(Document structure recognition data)
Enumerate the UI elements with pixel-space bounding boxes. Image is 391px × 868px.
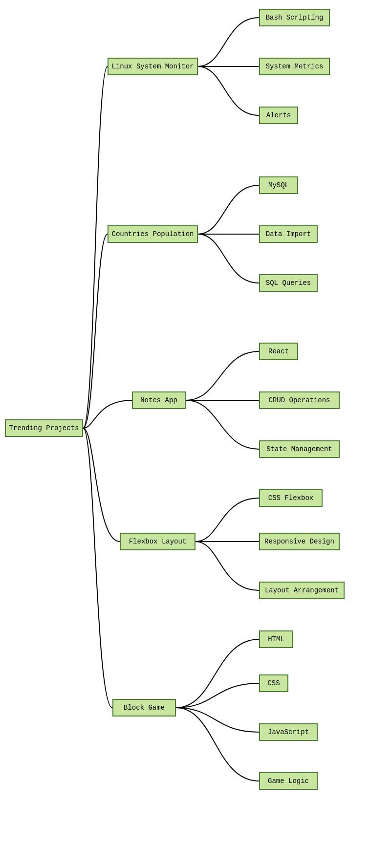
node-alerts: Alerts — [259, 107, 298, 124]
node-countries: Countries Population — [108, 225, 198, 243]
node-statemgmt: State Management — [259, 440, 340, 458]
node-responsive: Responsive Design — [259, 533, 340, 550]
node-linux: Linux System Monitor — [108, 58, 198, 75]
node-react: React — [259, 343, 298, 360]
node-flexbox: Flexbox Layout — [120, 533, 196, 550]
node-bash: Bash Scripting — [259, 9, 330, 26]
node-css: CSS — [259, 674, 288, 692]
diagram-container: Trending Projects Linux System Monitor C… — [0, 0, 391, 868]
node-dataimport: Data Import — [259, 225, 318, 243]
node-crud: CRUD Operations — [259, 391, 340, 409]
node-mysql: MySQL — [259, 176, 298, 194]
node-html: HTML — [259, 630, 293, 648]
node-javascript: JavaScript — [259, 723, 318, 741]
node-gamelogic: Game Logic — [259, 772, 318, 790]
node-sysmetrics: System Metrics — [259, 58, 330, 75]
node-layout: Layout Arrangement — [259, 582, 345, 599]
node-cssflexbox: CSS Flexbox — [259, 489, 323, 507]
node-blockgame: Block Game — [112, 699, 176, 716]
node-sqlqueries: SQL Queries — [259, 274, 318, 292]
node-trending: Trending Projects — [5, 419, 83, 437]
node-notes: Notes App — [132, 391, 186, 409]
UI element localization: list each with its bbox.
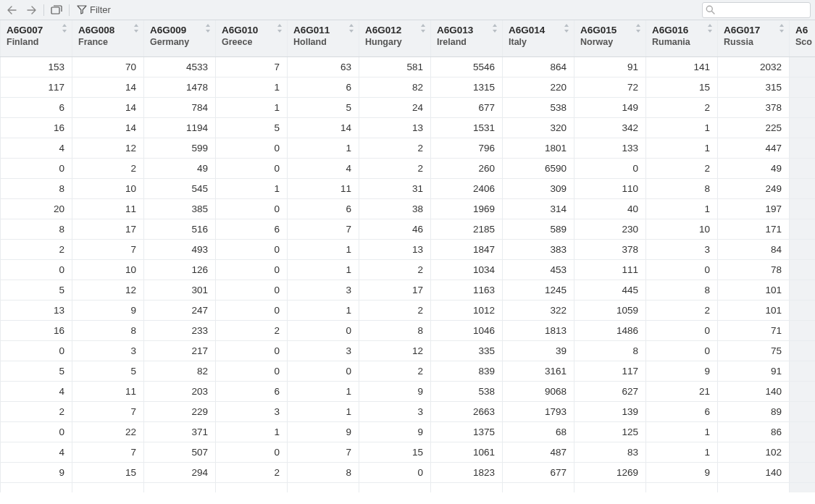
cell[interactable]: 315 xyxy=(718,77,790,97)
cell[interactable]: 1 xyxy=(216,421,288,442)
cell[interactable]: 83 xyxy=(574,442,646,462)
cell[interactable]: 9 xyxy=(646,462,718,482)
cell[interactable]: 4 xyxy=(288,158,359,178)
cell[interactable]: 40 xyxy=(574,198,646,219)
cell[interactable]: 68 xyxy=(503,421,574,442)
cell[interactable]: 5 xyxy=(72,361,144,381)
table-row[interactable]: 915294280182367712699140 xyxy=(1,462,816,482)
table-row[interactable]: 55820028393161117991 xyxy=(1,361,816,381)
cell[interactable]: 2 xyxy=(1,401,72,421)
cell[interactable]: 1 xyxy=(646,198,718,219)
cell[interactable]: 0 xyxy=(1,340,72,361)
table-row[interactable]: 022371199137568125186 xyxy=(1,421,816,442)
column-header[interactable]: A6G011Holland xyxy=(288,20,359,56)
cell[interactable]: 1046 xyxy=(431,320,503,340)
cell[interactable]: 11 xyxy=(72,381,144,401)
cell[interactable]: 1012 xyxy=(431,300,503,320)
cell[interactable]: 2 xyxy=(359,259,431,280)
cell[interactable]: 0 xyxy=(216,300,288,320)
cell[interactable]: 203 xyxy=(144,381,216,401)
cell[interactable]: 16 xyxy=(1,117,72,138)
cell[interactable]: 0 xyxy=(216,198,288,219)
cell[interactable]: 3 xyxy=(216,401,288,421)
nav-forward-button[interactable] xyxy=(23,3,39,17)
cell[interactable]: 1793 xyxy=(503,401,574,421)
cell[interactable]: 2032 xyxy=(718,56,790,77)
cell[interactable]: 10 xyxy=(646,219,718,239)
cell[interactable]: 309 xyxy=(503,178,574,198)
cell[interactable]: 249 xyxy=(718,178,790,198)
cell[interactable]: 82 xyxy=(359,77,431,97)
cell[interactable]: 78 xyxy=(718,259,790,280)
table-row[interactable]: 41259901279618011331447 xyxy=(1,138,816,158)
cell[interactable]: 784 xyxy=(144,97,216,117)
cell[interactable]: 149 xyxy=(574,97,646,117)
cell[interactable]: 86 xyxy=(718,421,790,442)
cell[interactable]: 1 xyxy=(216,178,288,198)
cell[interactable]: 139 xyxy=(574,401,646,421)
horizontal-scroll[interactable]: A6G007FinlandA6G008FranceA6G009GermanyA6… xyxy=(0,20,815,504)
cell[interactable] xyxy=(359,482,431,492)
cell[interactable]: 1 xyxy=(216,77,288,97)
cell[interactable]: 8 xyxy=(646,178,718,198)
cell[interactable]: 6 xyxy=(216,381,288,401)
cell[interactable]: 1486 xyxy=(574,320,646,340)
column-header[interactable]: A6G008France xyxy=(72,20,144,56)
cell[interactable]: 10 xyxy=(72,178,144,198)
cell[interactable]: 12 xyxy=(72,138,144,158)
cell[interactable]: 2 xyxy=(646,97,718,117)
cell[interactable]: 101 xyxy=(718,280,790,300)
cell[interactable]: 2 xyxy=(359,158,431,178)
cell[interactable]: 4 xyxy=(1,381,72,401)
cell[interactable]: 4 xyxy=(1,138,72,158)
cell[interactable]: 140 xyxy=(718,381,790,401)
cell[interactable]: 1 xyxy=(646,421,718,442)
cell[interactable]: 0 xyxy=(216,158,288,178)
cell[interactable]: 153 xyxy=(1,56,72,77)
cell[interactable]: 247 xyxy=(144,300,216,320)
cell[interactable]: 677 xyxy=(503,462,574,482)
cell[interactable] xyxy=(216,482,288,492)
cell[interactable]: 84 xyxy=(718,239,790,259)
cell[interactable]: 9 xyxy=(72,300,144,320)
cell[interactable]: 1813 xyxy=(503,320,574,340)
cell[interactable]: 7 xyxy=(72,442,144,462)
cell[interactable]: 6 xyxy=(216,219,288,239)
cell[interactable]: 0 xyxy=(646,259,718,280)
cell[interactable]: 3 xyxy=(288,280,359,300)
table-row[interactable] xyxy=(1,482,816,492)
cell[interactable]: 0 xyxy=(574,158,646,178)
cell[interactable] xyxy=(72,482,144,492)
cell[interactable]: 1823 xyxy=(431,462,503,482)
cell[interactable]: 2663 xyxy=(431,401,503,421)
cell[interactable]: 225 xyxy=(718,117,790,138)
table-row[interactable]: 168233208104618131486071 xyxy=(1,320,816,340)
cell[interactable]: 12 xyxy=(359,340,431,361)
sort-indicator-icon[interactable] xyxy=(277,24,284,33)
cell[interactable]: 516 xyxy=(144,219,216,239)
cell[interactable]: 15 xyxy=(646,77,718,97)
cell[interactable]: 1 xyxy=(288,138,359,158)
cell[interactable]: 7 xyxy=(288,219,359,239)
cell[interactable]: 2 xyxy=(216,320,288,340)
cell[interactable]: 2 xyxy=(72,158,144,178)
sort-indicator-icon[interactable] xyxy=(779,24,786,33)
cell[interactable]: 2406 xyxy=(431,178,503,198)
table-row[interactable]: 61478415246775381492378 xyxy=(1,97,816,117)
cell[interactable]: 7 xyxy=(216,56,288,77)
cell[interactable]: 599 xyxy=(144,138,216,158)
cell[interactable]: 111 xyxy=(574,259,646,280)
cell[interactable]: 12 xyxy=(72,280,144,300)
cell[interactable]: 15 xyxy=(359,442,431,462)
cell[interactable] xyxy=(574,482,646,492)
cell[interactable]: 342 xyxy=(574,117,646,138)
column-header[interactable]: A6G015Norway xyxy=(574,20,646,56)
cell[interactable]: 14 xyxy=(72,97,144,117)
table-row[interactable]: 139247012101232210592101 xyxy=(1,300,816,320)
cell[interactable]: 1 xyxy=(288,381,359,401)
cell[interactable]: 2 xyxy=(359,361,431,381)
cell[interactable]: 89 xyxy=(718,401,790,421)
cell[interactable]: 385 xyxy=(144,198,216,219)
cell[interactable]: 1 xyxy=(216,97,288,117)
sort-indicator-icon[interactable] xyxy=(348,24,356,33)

PROBLEM REQUIREMENTS - Of the lines above, copy each that contains "Linux".

SOLUTION -
node-linux: Linux System Monitor — [108, 58, 198, 75]
diagram-container: Trending Projects Linux System Monitor C… — [0, 0, 391, 868]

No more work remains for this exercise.